Want to see an example of this decision-making in markdown?
Why This Works
The difference between giving AI a prompt and giving AI a decision framework is the difference between telling someone what to build versus teaching them how you think.
Prompts are transactional. They describe an outcome. The AI has to guess at thousands of micro-decisions along the way.
Decision frameworks are philosophical. They describe a way of reasoning. The AI can apply that reasoning to whatever it encounters.
When my decision guide says “design for the 2 AM production incident where you're half-asleep and users are angry,” that shapes every choice: error messages get clearer, components get smaller, recovery becomes automatic. Not because I specified each of those outcomes, but because I shared the principle that generates them.
What Shifted
After I created my decision framework, three things happened.
First, the code Claude generates now matches how I would have structured it. Not perfectly, but close enough that refactoring dropped significantly. The AI knows that proxies should extract, forward, log, and return, nothing more. It knows that recovery is a separate concern from error handling.
Second, I found myself thinking more clearly about my own preferences. Writing down “functions should be under 50 lines” forced me to actually commit to that. Articulating when to use Claude versus a faster model made me examine my own reasoning. The document became as valuable for me as for the AI.
Third, I can hand this framework to a new team member or collaborator and they immediately understand how I think about these problems.

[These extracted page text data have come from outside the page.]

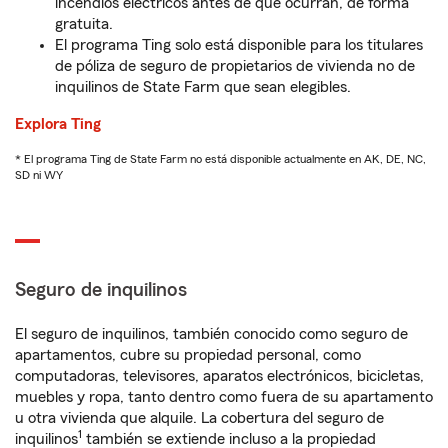
incendios eléctricos antes de que ocurran, de forma
gratuita.
El programa Ting solo está disponible para los titulares
de póliza de seguro de propietarios de vivienda no de
inquilinos de State Farm que sean elegibles.
Explora Ting
* El programa Ting de State Farm no está disponible actualmente en AK, DE, NC,
SD ni WY
Seguro de inquilinos
El seguro de inquilinos, también conocido como seguro de
apartamentos, cubre su propiedad personal, como
computadoras, televisores, aparatos electrónicos, bicicletas,
muebles y ropa, tanto dentro como fuera de su apartamento
u otra vivienda que alquile. La cobertura del seguro de
1
inquilinos
también se extiende incluso a la propiedad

It's not just AI documentation. It's decision documentation.
The Challenge
Most people using AI are focused on the wrong lever. They're optimizing prompts when they should be articulating decisions.
Here's what I'd challenge you to do:
Learn to think about your own decision-making. Not what you decide, but how you decide. What principles do you actually operate by? What rules have you internalized that you've never written down?
Learn to articulate it. Get specific. “Clean code” isn't a decision framework. “Functions under 50 lines, files under 500 lines, one responsibility per module” is a decision framework.
Share it with your AI in a way it can use. This might be a markdown file. It might be a structured document. But it should be something the AI can reference consistently, not something you re-explain in every prompt.
The magic happens when the AI isn't just executing your instructions but reasoning the way you reason. When it makes the same decision you would have made, not because you specified it, but because you taught it how you think.
Decision-making is the one thing you can't fully outsource. But you can absolutely share it.